● **How to complete this task**: Tell how many lines in the data below include the word "Rabobank". The answer is the number only.

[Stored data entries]
========================

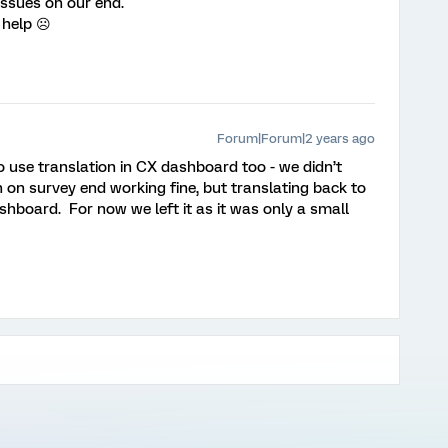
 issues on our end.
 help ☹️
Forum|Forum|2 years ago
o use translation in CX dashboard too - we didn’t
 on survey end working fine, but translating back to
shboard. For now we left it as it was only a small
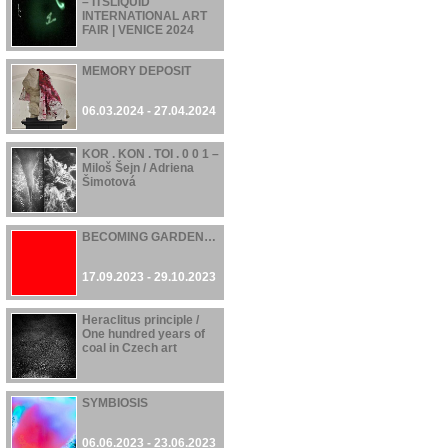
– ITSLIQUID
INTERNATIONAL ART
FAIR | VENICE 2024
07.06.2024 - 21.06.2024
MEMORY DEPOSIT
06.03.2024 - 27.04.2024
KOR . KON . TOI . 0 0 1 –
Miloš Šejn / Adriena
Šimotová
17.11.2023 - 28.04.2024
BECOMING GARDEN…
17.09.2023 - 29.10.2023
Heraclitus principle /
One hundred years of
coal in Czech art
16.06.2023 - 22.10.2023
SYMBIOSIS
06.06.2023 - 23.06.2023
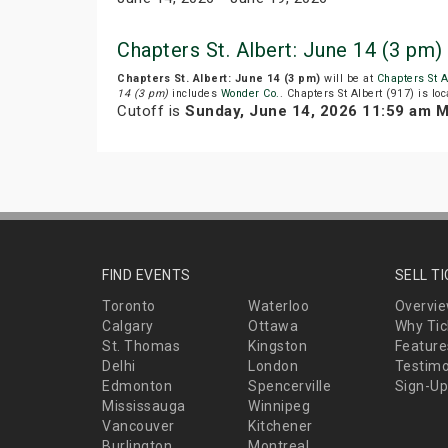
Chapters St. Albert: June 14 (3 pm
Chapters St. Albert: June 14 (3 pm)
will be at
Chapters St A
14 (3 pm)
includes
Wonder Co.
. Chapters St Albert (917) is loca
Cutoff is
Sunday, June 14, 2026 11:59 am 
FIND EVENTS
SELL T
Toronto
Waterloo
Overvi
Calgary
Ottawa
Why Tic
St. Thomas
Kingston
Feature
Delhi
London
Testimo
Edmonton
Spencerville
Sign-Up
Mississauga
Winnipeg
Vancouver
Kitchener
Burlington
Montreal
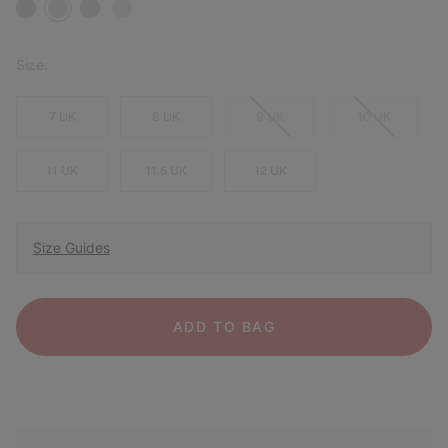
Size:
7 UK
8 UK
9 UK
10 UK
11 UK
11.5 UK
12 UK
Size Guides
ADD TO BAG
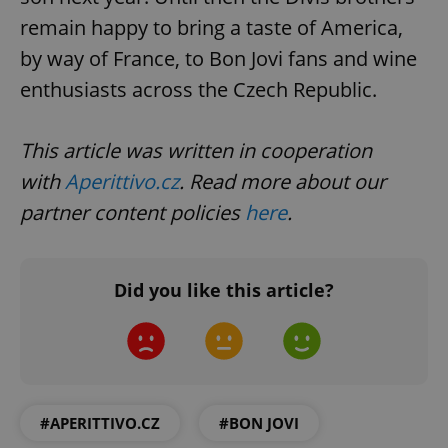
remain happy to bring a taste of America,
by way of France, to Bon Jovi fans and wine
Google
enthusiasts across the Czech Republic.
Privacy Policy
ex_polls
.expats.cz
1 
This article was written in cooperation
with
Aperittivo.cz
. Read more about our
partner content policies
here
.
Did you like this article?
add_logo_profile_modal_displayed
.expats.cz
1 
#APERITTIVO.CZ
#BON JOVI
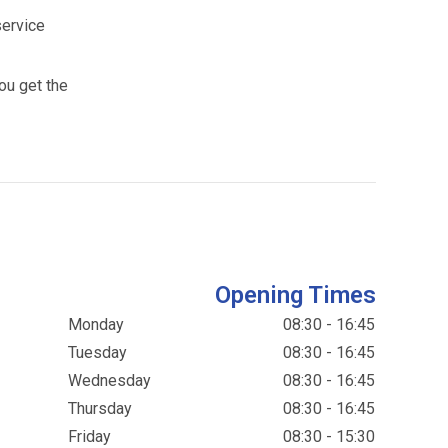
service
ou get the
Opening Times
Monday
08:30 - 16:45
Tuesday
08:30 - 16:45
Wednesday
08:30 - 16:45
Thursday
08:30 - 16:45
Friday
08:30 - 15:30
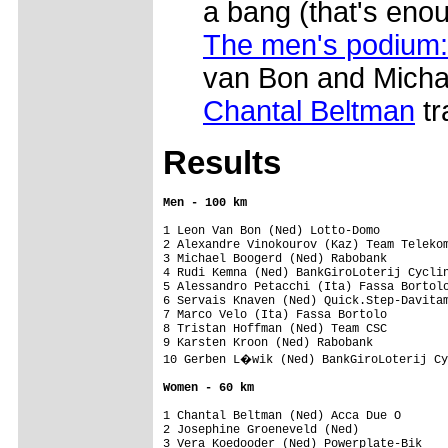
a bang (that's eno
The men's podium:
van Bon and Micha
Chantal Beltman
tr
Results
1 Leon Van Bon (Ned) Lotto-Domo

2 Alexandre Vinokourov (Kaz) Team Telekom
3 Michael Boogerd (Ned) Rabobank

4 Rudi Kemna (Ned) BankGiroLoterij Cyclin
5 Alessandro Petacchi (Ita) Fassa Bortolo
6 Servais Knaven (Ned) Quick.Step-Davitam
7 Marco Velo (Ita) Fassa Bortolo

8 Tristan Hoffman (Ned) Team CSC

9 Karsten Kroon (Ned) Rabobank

========================

● **Output for this exercise**: 2